◆ TO DO: Please retype the listing exactly as it appears, skipping each picture.
• • • •
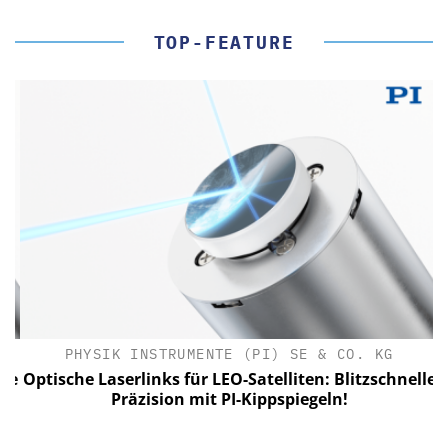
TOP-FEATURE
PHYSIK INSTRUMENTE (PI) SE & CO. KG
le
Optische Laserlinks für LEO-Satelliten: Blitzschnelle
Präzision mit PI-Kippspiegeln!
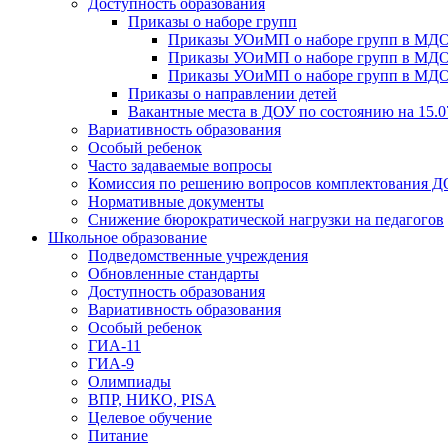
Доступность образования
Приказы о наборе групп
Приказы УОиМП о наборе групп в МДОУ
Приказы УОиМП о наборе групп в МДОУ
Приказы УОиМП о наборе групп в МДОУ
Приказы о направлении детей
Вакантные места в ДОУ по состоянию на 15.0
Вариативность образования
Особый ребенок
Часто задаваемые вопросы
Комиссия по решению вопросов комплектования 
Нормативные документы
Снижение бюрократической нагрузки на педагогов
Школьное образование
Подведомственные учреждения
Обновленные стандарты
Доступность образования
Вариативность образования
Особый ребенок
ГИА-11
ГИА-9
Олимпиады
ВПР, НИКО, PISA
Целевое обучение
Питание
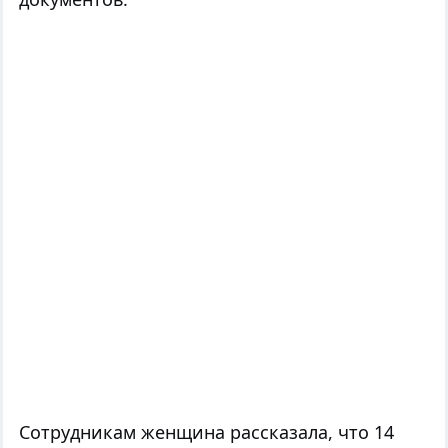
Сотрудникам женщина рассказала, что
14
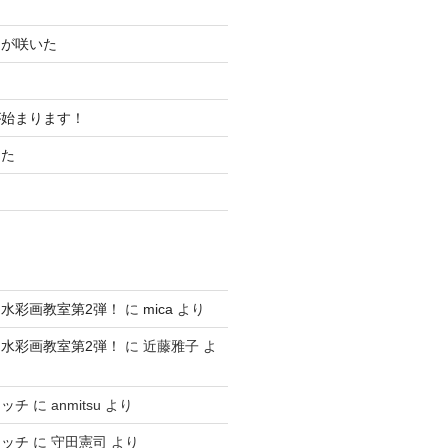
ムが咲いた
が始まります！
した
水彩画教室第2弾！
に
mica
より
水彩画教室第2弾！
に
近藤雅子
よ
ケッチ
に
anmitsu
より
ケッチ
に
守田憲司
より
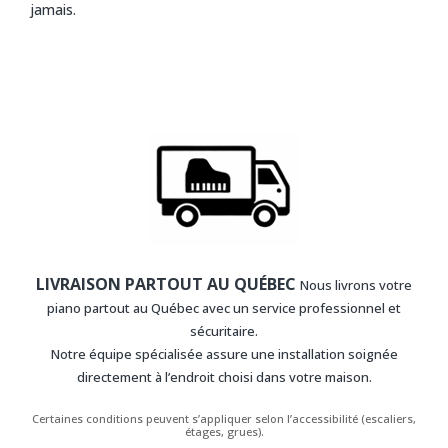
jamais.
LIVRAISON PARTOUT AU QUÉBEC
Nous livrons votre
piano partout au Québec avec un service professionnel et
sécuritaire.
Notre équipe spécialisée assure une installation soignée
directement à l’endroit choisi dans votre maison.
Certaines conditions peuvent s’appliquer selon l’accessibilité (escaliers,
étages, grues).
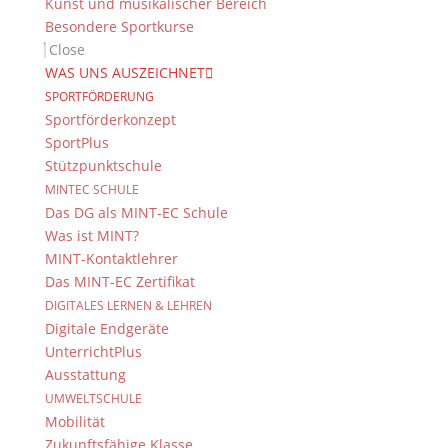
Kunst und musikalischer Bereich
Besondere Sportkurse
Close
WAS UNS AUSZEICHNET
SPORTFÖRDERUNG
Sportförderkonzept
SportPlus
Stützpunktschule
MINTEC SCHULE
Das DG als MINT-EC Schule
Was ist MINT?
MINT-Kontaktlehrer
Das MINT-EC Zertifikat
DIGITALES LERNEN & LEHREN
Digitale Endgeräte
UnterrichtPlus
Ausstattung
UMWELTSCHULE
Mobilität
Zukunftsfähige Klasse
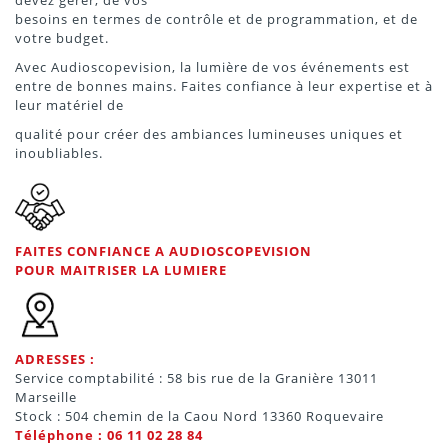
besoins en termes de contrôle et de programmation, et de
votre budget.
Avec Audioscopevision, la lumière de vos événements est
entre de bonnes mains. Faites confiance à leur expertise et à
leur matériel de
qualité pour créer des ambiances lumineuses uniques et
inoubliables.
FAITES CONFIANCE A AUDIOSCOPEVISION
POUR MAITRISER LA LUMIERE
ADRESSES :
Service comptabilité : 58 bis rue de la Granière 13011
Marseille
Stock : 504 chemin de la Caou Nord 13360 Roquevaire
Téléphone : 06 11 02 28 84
• • • •
◆ RESULT OF THE EXERCISE:
TOP-FEATURE
PHYSIK INSTRUMENTE (PI) SE & CO. KG
le
Optische Laserlinks für LEO-Satelliten: Blitzschnelle
Präzision mit PI-Kippspiegeln!
Доступность образования
Приказы о наборе групп
Приказы УОиМП о наборе групп в МДОУ
Приказы УОиМП о наборе групп в МДОУ
Приказы УОиМП о наборе групп в МДОУ
Приказы о направлении детей
Вакантные места в ДОУ по состоянию на 15.0
Вариативность образования
Особый ребенок
Часто задаваемые вопросы
Комиссия по решению вопросов комплектования 
Нормативные документы
Снижение бюрократической нагрузки на педагогов
Школьное образование
Подведомственные учреждения
Обновленные стандарты
Доступность образования
Вариативность образования
Особый ребенок
ГИА-11
ГИА-9
Олимпиады
ВПР, НИКО, PISA
Целевое обучение
Питание
Сотрудникам женщина рассказала, что
14
ムが咲いた
が始まります！
した
水彩画教室第2弾！
に
mica
より
水彩画教室第2弾！
に
近藤雅子
よ
ケッチ
に
anmitsu
より
ケッチ
に
守田憲司
より
jamais.
LIVRAISON PARTOUT AU QUÉBEC
Nous livrons votre
piano partout au Québec avec un service professionnel et
sécuritaire.
Notre équipe spécialisée assure une installation soignée
directement à l’endroit choisi dans votre maison.
Certaines conditions peuvent s’appliquer selon l’accessibilité (escaliers,
étages, grues).
Kunst und musikalischer Bereich
Besondere Sportkurse
Close
WAS UNS AUSZEICHNET
SPORTFÖRDERUNG
Sportförderkonzept
SportPlus
Stützpunktschule
MINTEC SCHULE
Das DG als MINT-EC Schule
Was ist MINT?
MINT-Kontaktlehrer
Das MINT-EC Zertifikat
DIGITALES LERNEN & LEHREN
Digitale Endgeräte
UnterrichtPlus
Ausstattung
UMWELTSCHULE
Mobilität
Zukunftsfähige Klasse
besoins en termes de contrôle et de programmation, et de
votre budget.
Avec Audioscopevision, la lumière de vos événements est
entre de bonnes mains. Faites confiance à leur expertise et à
leur matériel de
qualité pour créer des ambiances lumineuses uniques et
inoubliables.
FAITES CONFIANCE A AUDIOSCOPEVISION
POUR MAITRISER LA LUMIERE
ADRESSES :
Service comptabilité : 58 bis rue de la Granière 13011
Marseille
Stock : 504 chemin de la Caou Nord 13360 Roquevaire
Téléphone : 06 11 02 28 84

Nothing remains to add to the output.